Por tanto, determinar en esta actuación la  condición  o  no  de  víctima  del  despojo de tierras del señor Juan  Alejandro  Sánchez  Polo  no  solo  implicaría   usurpar  la  competencia  de  la  jurisdicción  de  Tierras  sino  desconocer  el  debido  proceso  del reclamante al resolver su pretensión en un  trámite al que no ha sido convocado.   

Los argumentos expuestos por los impugnantes  no  logran  persuadir  a  la Corporación sobre la procedencia de las medidas de  embargo  y  secuestro  impetradas y sobre la necesidad de mantener los bienes en  el  proceso  de  Justicia  y  Paz,  razón  por  la  cual se impone confirmar la  providencia respecto de los motivos de inconformidad.   

En mérito de lo expuesto, la CORTE SUPREMA  DE JUSTICIA, SALA DE CASACIÓN PENAL,   

RESUELVE:  

1.  CONFIRMAR  la  decisión  del  15  de  julio  de  2014  emitida por la Magistrada de Control de  Garantías  de  Justicia  y Paz del Tribunal Superior de Bucaramanga, conforme a  los argumentos expuestos.   
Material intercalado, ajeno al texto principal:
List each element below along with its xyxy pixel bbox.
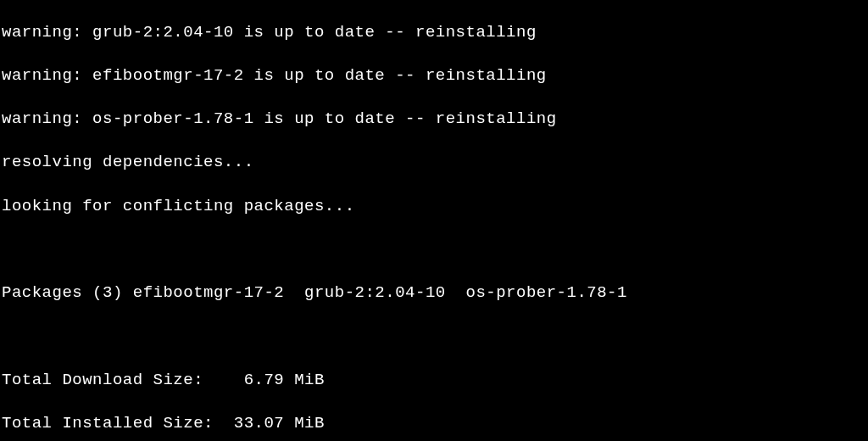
total-download-size: Total Download Size: 6.79 MiB bbox=[2, 370, 866, 392]
terminal-output: warning: grub-2:2.04-10 is up to date --… bbox=[0, 0, 868, 441]
blank-line bbox=[2, 239, 866, 261]
warning-line: warning: efibootmgr-17-2 is up to date -… bbox=[2, 65, 866, 87]
warning-line: warning: os-prober-1.78-1 is up to date … bbox=[2, 109, 866, 131]
total-installed-size: Total Installed Size: 33.07 MiB bbox=[2, 413, 866, 435]
status-resolving: resolving dependencies... bbox=[2, 152, 866, 174]
packages-summary: Packages (3) efibootmgr-17-2 grub-2:2.04… bbox=[2, 282, 866, 304]
status-conflicts: looking for conflicting packages... bbox=[2, 196, 866, 218]
warning-line: warning: grub-2:2.04-10 is up to date --… bbox=[2, 22, 866, 44]
blank-line bbox=[2, 327, 866, 349]
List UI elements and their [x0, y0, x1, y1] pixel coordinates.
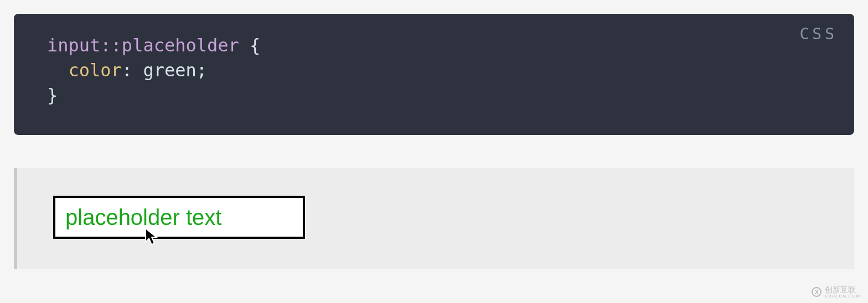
demo-text-input[interactable]	[53, 196, 305, 239]
code-token-brace-close: }	[47, 85, 58, 106]
demo-input-wrapper	[53, 196, 305, 239]
code-token-property: color	[69, 60, 122, 81]
code-token-value: green	[143, 60, 196, 81]
code-content[interactable]: input::placeholder { color: green; }	[47, 33, 821, 107]
watermark: X 创新互联 CXHLCN.COM	[812, 285, 860, 299]
watermark-brand: 创新互联	[825, 285, 856, 294]
code-token-semicolon: ;	[197, 60, 207, 81]
code-block: CSS input::placeholder { color: green; }	[14, 14, 854, 135]
example-output-box	[14, 168, 854, 269]
code-language-badge: CSS	[799, 25, 838, 43]
code-token-brace: {	[239, 35, 261, 56]
watermark-sub: CXHLCN.COM	[825, 294, 860, 299]
watermark-logo-icon: X	[812, 287, 822, 297]
watermark-text: 创新互联 CXHLCN.COM	[825, 285, 860, 299]
code-token-indent	[47, 60, 69, 81]
code-token-selector: input::placeholder	[47, 35, 239, 56]
code-token-colon: :	[122, 60, 143, 81]
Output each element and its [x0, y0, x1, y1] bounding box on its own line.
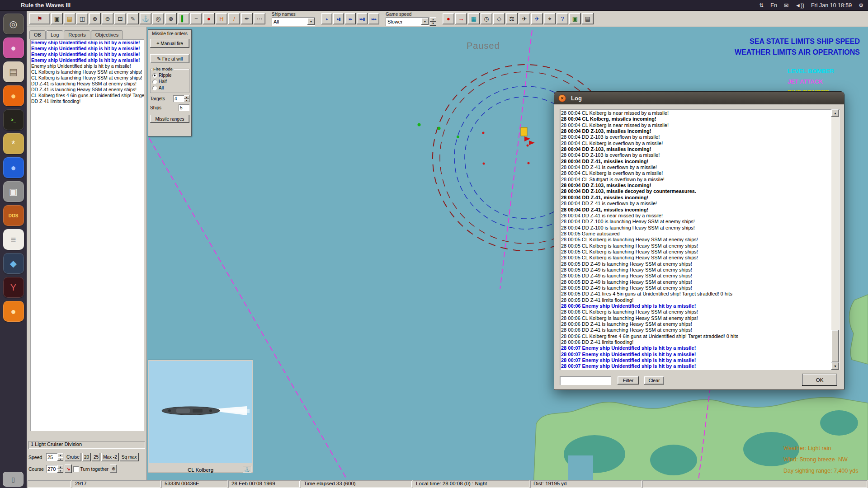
green-marker-button[interactable]: ▍: [178, 13, 189, 24]
filter-button[interactable]: Filter: [618, 376, 639, 385]
speed-sq-max-button[interactable]: Sq max: [120, 453, 139, 461]
friendly-contact-dot[interactable]: [418, 123, 421, 127]
spin-down-icon[interactable]: ▼: [184, 99, 189, 103]
signals-button[interactable]: ⚖: [506, 13, 518, 24]
spin-down-icon[interactable]: ▼: [57, 469, 63, 473]
filter-input[interactable]: [560, 376, 611, 385]
sighting-report-button[interactable]: ◫: [76, 13, 88, 24]
sidebar-log-list[interactable]: Enemy ship Unidentified ship is hit by a…: [30, 39, 144, 431]
time-step-2-button[interactable]: ▸▮: [333, 13, 344, 24]
remmina-icon[interactable]: ▣: [3, 181, 24, 202]
session-gear-icon[interactable]: ⚙: [859, 2, 863, 9]
manual-fire-button[interactable]: ⌖ Manual fire: [150, 39, 189, 48]
zoom-select-button[interactable]: ⊡: [114, 13, 126, 24]
fleet-flag-button[interactable]: ⚑: [29, 13, 50, 24]
tab-ob[interactable]: OB: [29, 30, 46, 39]
record-button[interactable]: ●: [203, 13, 215, 24]
stopwatch-button[interactable]: ◷: [481, 13, 492, 24]
friendly-contact-dot[interactable]: [457, 136, 459, 138]
formation-button[interactable]: ◇: [493, 13, 505, 24]
media-app-icon[interactable]: *: [3, 133, 24, 154]
missile-ranges-button[interactable]: Missile ranges: [150, 115, 189, 123]
spin-up-icon[interactable]: ▲: [57, 453, 63, 457]
mail-icon[interactable]: ✉: [784, 2, 788, 9]
tab-log[interactable]: Log: [46, 30, 63, 39]
sea-chart-button[interactable]: ▦: [468, 13, 480, 24]
dosbox-icon[interactable]: DOS: [3, 205, 24, 226]
firefox-icon[interactable]: ●: [3, 85, 24, 106]
spin-up-icon[interactable]: ▲: [430, 17, 436, 22]
minus-button[interactable]: −: [190, 13, 202, 24]
spin-down-icon[interactable]: ▼: [57, 457, 63, 461]
hold-fire-button[interactable]: H: [216, 13, 227, 24]
volume-icon[interactable]: ◄)): [795, 2, 804, 9]
screenshot-button[interactable]: ▣: [569, 13, 581, 24]
wine-icon[interactable]: Y: [3, 277, 24, 298]
bearing-line-button[interactable]: /: [228, 13, 240, 24]
fire-mode-ripple[interactable]: Ripple: [152, 73, 187, 78]
fire-mode-all[interactable]: All: [152, 85, 187, 90]
scroll-down-icon[interactable]: ▼: [831, 362, 839, 370]
more-tools-button[interactable]: ⋯: [254, 13, 265, 24]
log-window[interactable]: × Log 28 00:04 CL Kolberg is near missed…: [554, 91, 844, 390]
targets-stepper[interactable]: 4 ▲ ▼: [173, 95, 189, 102]
speed-stepper[interactable]: 25 ▲ ▼: [46, 453, 63, 461]
software-center-icon[interactable]: ●: [3, 38, 24, 58]
selected-ship-marker[interactable]: [521, 127, 527, 136]
text-editor-icon[interactable]: ≡: [3, 229, 24, 250]
air-strike-button[interactable]: ✈: [531, 13, 543, 24]
keyboard-indicator[interactable]: En: [770, 2, 777, 9]
time-step-3-button[interactable]: ▸▸: [345, 13, 356, 24]
zoom-in-button[interactable]: ⊕: [89, 13, 101, 24]
print-button[interactable]: ▤: [582, 13, 594, 24]
tab-objectives[interactable]: Objectives: [91, 30, 123, 39]
compass-button[interactable]: ⊕: [110, 465, 117, 473]
browser-icon[interactable]: ●: [3, 301, 24, 322]
save-button[interactable]: ▣: [51, 13, 63, 24]
log-window-titlebar[interactable]: × Log: [554, 92, 844, 104]
course-stepper[interactable]: 270 ▲ ▼: [46, 465, 63, 473]
range-rings-button[interactable]: ◎: [152, 13, 164, 24]
pen-button[interactable]: ✒: [241, 13, 253, 24]
pointer-button[interactable]: ⌖: [544, 13, 556, 24]
network-icon[interactable]: ⇅: [759, 2, 764, 9]
air-ops-button[interactable]: ✈: [519, 13, 530, 24]
scroll-track[interactable]: [831, 117, 839, 362]
tab-reports[interactable]: Reports: [64, 30, 90, 39]
speed-cruise-button[interactable]: Cruise: [65, 453, 81, 461]
zoom-out-button[interactable]: ⊖: [102, 13, 113, 24]
spin-down-icon[interactable]: ▼: [430, 22, 436, 26]
set-course-button[interactable]: ↘: [65, 465, 72, 473]
files-icon[interactable]: ▤: [3, 61, 24, 82]
turn-together-checkbox[interactable]: [73, 466, 79, 472]
notes-button[interactable]: ▤: [64, 13, 75, 24]
time-step-1-button[interactable]: ▸: [321, 13, 332, 24]
anchor-button[interactable]: ⚓: [140, 13, 151, 24]
spin-up-icon[interactable]: ▲: [57, 465, 63, 469]
time-step-5-button[interactable]: ▸▸▸: [368, 13, 379, 24]
anchor-icon[interactable]: ⚓: [243, 466, 251, 473]
passwords-keys-icon[interactable]: ●: [3, 157, 24, 178]
friendly-contact-dot[interactable]: [438, 127, 441, 130]
fire-at-will-button[interactable]: ✎ Fire at will: [150, 54, 189, 63]
terminal-icon[interactable]: >_: [3, 109, 24, 130]
trash-icon[interactable]: ▯: [3, 472, 24, 487]
clear-button[interactable]: Clear: [644, 376, 664, 385]
game-speed-spinner[interactable]: ▲ ▼: [430, 17, 436, 26]
ok-button[interactable]: OK: [802, 374, 837, 386]
speed-max-2-button[interactable]: Max -2: [101, 453, 119, 461]
scroll-thumb[interactable]: [831, 330, 839, 362]
time-step-4-button[interactable]: ▸▸▮: [357, 13, 368, 24]
virtualbox-icon[interactable]: ◆: [3, 253, 24, 274]
speed-20-button[interactable]: 20: [82, 453, 91, 461]
spin-up-icon[interactable]: ▲: [184, 95, 189, 99]
advance-turn-button[interactable]: →: [455, 13, 467, 24]
dash-icon[interactable]: ◎: [3, 14, 24, 34]
log-list[interactable]: 28 00:04 CL Kolberg is near missed by a …: [560, 109, 840, 370]
fire-mode-half[interactable]: Half: [152, 79, 187, 84]
detection-rings-button[interactable]: ⊚: [165, 13, 177, 24]
log-scrollbar[interactable]: ▲ ▼: [831, 109, 839, 370]
speed-25-button[interactable]: 25: [92, 453, 100, 461]
close-icon[interactable]: ×: [558, 94, 566, 102]
ship-names-select[interactable]: All ▼: [272, 17, 315, 26]
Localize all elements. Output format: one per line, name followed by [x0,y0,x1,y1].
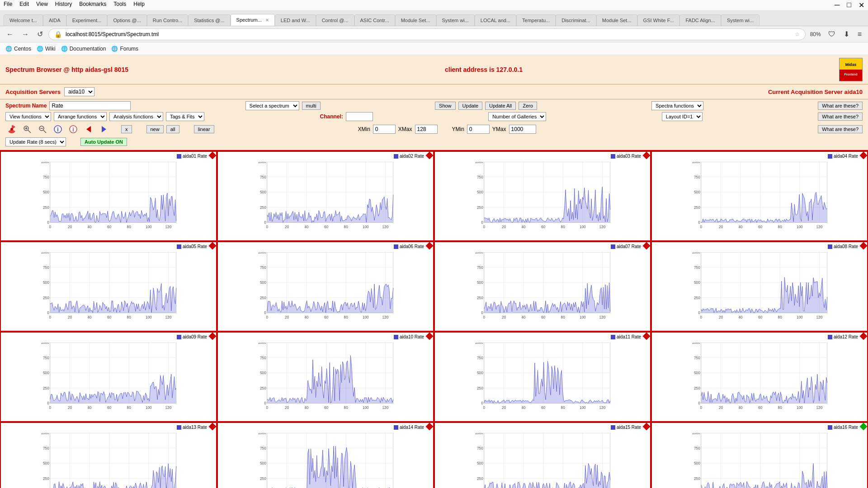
chart-cell-8[interactable]: aida08 Rate10007505002500020406080100120 [651,241,868,332]
tab-system2[interactable]: System wi... [721,14,760,26]
arrow-left-icon[interactable] [82,123,95,136]
maximize-btn[interactable]: □ [847,1,851,9]
chart-cell-16[interactable]: aida16 Rate10007505002500020406080100120 [651,422,868,488]
xmax-input[interactable] [415,125,438,134]
new-button[interactable]: new [146,125,164,133]
tab-system1[interactable]: System wi... [436,14,475,26]
analysis-functions-dropdown[interactable]: Analysis functions [109,112,163,121]
menu-help[interactable]: Help [133,1,145,9]
tab-gsi[interactable]: GSI White F... [637,14,680,26]
menu-history[interactable]: History [55,1,72,9]
download-icon[interactable]: ⬇ [841,29,852,39]
x-button[interactable]: x [121,125,132,133]
info-circle-icon[interactable]: i [52,123,64,136]
bookmark-wiki[interactable]: 🌐 Wiki [37,46,56,52]
chart-cell-15[interactable]: aida15 Rate10007505002500020406080100120 [434,422,651,488]
chart-cell-12[interactable]: aida12 Rate10007505002500020406080100120 [651,332,868,422]
chart-cell-4[interactable]: aida04 Rate10007505002500020406080100120 [651,151,868,241]
multi-button[interactable]: multi [302,102,321,110]
show-button[interactable]: Show [435,102,456,110]
bookmark-centos[interactable]: 🌐 Centos [5,46,31,52]
chart-cell-13[interactable]: aida13 Rate10007505002500020406080100120 [0,422,217,488]
info-alt-icon[interactable]: i [67,123,80,136]
menu-file[interactable]: File [4,1,12,9]
bookmark-star-icon[interactable]: ☆ [795,31,800,38]
update-rate-dropdown[interactable]: Update Rate (8 secs) [5,137,66,146]
update-all-button[interactable]: Update All [485,102,516,110]
tab-close-icon[interactable]: ✕ [265,18,269,23]
arrow-right-icon[interactable] [98,123,110,136]
tab-control[interactable]: Control @... [316,14,354,26]
svg-text:250: 250 [43,296,49,300]
arrange-functions-dropdown[interactable]: Arrange functions [54,112,107,121]
auto-update-button[interactable]: Auto Update ON [80,138,127,146]
tags-fits-dropdown[interactable]: Tags & Fits [166,112,204,121]
back-button[interactable]: ← [4,29,16,39]
number-of-galleries-dropdown[interactable]: Number of Galleries [488,112,546,121]
channel-input[interactable] [346,112,373,121]
acq-bar: Acquisition Servers aida10 Current Acqui… [0,84,868,99]
svg-text:500: 500 [694,461,700,465]
what-are-these-1-button[interactable]: What are these? [818,102,863,110]
svg-text:0: 0 [47,311,49,315]
menu-tools[interactable]: Tools [113,1,126,9]
search-zoom-icon[interactable] [21,123,33,136]
tab-run-control[interactable]: Run Contro... [147,14,188,26]
spectra-functions-dropdown[interactable]: Spectra functions [651,101,703,110]
tab-local[interactable]: LOCAL and... [475,14,516,26]
tab-asic[interactable]: ASIC Contr... [354,14,395,26]
chart-cell-9[interactable]: aida09 Rate10007505002500020406080100120 [0,332,217,422]
chart-cell-5[interactable]: aida05 Rate10007505002500020406080100120 [0,241,217,332]
update-button[interactable]: Update [458,102,482,110]
menu-edit[interactable]: Edit [19,1,29,9]
shield-icon[interactable]: 🛡 [826,29,838,39]
what-are-these-2-button[interactable]: What are these? [818,113,863,121]
tab-welcome[interactable]: Welcome t... [4,14,43,26]
acq-server-select[interactable]: aida10 [64,87,94,96]
menu-view[interactable]: View [36,1,48,9]
minimize-btn[interactable]: ─ [835,1,840,9]
chart-cell-3[interactable]: aida03 Rate10007505002500020406080100120 [434,151,651,241]
chart-cell-7[interactable]: aida07 Rate10007505002500020406080100120 [434,241,651,332]
layout-id-dropdown[interactable]: Layout ID=1 [662,112,703,121]
url-text[interactable]: localhost:8015/Spectrum/Spectrum.tml [66,31,791,38]
menu-icon[interactable]: ≡ [855,29,864,39]
chart-cell-2[interactable]: aida02 Rate10007505002500020406080100120 [217,151,434,241]
chart-cell-1[interactable]: aida01 Rate10007505002500020406080100120 [0,151,217,241]
view-functions-dropdown[interactable]: View functions [5,112,51,121]
all-button[interactable]: all [166,125,179,133]
bookmark-documentation[interactable]: 🌐 Documentation [61,46,106,52]
radiation-icon[interactable] [5,123,18,136]
chart-cell-11[interactable]: aida11 Rate10007505002500020406080100120 [434,332,651,422]
tab-aida[interactable]: AIDA [43,14,66,26]
ymax-input[interactable] [509,125,536,134]
tab-statistics[interactable]: Statistics @... [188,14,230,26]
chart-cell-6[interactable]: aida06 Rate10007505002500020406080100120 [217,241,434,332]
zoom-out-icon[interactable] [36,123,49,136]
tab-temp[interactable]: Temperatu... [516,14,556,26]
tab-fadc[interactable]: FADC Align... [679,14,721,26]
tab-led[interactable]: LED and W... [275,14,316,26]
spectrum-name-input[interactable] [49,101,131,110]
svg-text:60: 60 [758,315,763,319]
select-spectrum-dropdown[interactable]: Select a spectrum [245,101,299,110]
tab-module1[interactable]: Module Set... [395,14,436,26]
xmin-input[interactable] [373,125,396,134]
forward-button[interactable]: → [19,29,32,39]
what-are-these-3-button[interactable]: What are these? [818,125,863,133]
tab-module2[interactable]: Module Set... [596,14,637,26]
tab-options[interactable]: Options @... [107,14,146,26]
chart-cell-14[interactable]: aida14 Rate10007505002500020406080100120 [217,422,434,488]
menu-bookmarks[interactable]: Bookmarks [79,1,106,9]
bookmark-forums[interactable]: 🌐 Forums [111,46,138,52]
ymin-input[interactable] [467,125,490,134]
tab-discrim[interactable]: Discriminat... [556,14,596,26]
tab-spectrum[interactable]: Spectrum...✕ [231,14,275,26]
tab-experiment[interactable]: Experiment... [66,14,108,26]
reload-button[interactable]: ↺ [34,29,46,39]
zero-button[interactable]: Zero [519,102,537,110]
close-btn[interactable]: ✕ [859,1,864,9]
linear-button[interactable]: linear [194,125,214,133]
chart-diamond-16 [860,423,868,431]
chart-cell-10[interactable]: aida10 Rate10007505002500020406080100120 [217,332,434,422]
2.  DEVOLVER  la  actuación al Tribunal de origen.   

Contra  esta  decisión no procede el recurso  alguno   

Notifíquese y Cúmplase.  

FERNANDO ALBERTO CASTRO CABALLERO  

JOSÉ LUIS BARCELÓ CAMACHO  

JOSÉ LEONIDAS BUSTOS MARTÍNEZ  

EUGENIO FERNÁNDEZ CARLIER  

MARÍA DEL ROSARIO GONZÁLEZ MUÑOZ  

GUSTAVO ENRIQUE MALO FERNÁNDEZ  

EYDER PATIÑO CABRERA  

PATRICIA SALAZAR CUELLAR  

LUIS GUILLERMO SALAZAR OTERO  

NUBIA YOLANDA NOVA GARCÍA  

Secretaria  

    

1  La  denuncia   de   estos   bienes  la  efectuó  MANCUSO  GÓMEZ  en  diligencia  de  versión  libre del 21 de  noviembre de 2013.   

2  Acorde   con  el  artículo  76-5  de  la  Ley  1448  de  2011,  “La  inscripción  de un predio en el registro de tierras despojadas  será  requisito de procedibilidad para iniciar la acción de restitución a que  se refiere este capítulo”.   

3  Artículo 76 Ley 1448 de 2011.   

4  Artículos 82 y 83 de la Ley 1448 de 2011   

5  Artículo         78        ibídem.   

6 Corte  Constitucional en la sentencia C-099 de 2013.   

7  Reglamentario de la Ley 1448 de 2001.   

8 Salvo  la  hipótesis  contenida en el artículo 38 de la Ley 1592 de 2012.     

9 Salvo  el evento de artículo 38 de la Ley 1592 de 2012.   

10 En  esa  determinación  se  eliminó  la  prohibición a la judicatura de tasar las  afectaciones  de  las  víctimas  identificadas  en  al  interior del proceso de  Justicia y paz.